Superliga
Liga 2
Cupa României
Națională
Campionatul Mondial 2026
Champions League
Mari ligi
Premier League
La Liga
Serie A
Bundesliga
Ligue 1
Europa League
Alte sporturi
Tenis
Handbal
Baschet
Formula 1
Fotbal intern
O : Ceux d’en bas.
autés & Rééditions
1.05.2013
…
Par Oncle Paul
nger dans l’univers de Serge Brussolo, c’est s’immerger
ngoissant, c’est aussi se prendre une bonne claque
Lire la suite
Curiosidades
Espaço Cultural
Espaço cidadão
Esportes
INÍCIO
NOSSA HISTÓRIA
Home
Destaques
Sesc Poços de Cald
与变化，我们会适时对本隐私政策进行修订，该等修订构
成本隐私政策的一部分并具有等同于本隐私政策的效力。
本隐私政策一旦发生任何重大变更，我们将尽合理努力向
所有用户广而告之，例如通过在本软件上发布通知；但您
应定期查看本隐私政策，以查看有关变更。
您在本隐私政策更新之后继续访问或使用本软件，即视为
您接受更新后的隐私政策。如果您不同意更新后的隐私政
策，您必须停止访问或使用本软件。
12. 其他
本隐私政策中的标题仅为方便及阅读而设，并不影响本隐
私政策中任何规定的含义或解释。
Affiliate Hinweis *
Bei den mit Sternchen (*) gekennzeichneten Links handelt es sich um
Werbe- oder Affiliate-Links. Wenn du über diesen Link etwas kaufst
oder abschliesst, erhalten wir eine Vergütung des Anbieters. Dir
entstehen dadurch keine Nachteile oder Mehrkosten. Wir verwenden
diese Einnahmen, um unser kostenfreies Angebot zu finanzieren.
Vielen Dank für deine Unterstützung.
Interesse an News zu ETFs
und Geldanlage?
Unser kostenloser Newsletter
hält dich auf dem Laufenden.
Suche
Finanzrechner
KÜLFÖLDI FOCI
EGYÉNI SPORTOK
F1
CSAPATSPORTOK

◆ WHAT THE EXERCISE ASKS: This exercise calls for every record to be restated word for word.

◆ ANSWER TO THE EXERCISE:
Superliga
Liga 2
Cupa României
Națională
Campionatul Mondial 2026
Champions League
Mari ligi
Premier League
La Liga
Serie A
Bundesliga
Ligue 1
Europa League
Alte sporturi
Tenis
Handbal
Baschet
Formula 1
Fotbal intern
O : Ceux d’en bas.
autés & Rééditions
1.05.2013
…
Par Oncle Paul
nger dans l’univers de Serge Brussolo, c’est s’immerger
ngoissant, c’est aussi se prendre une bonne claque
Lire la suite
Curiosidades
Espaço Cultural
Espaço cidadão
Esportes
INÍCIO
NOSSA HISTÓRIA
Home
Destaques
Sesc Poços de Cald
与变化，我们会适时对本隐私政策进行修订，该等修订构
成本隐私政策的一部分并具有等同于本隐私政策的效力。
本隐私政策一旦发生任何重大变更，我们将尽合理努力向
所有用户广而告之，例如通过在本软件上发布通知；但您
应定期查看本隐私政策，以查看有关变更。
您在本隐私政策更新之后继续访问或使用本软件，即视为
您接受更新后的隐私政策。如果您不同意更新后的隐私政
策，您必须停止访问或使用本软件。
12. 其他
本隐私政策中的标题仅为方便及阅读而设，并不影响本隐
私政策中任何规定的含义或解释。
Affiliate Hinweis *
Bei den mit Sternchen (*) gekennzeichneten Links handelt es sich um
Werbe- oder Affiliate-Links. Wenn du über diesen Link etwas kaufst
oder abschliesst, erhalten wir eine Vergütung des Anbieters. Dir
entstehen dadurch keine Nachteile oder Mehrkosten. Wir verwenden
diese Einnahmen, um unser kostenfreies Angebot zu finanzieren.
Vielen Dank für deine Unterstützung.
Interesse an News zu ETFs
und Geldanlage?
Unser kostenloser Newsletter
hält dich auf dem Laufenden.
Suche
Finanzrechner
KÜLFÖLDI FOCI
EGYÉNI SPORTOK
F1
CSAPATSPORTOK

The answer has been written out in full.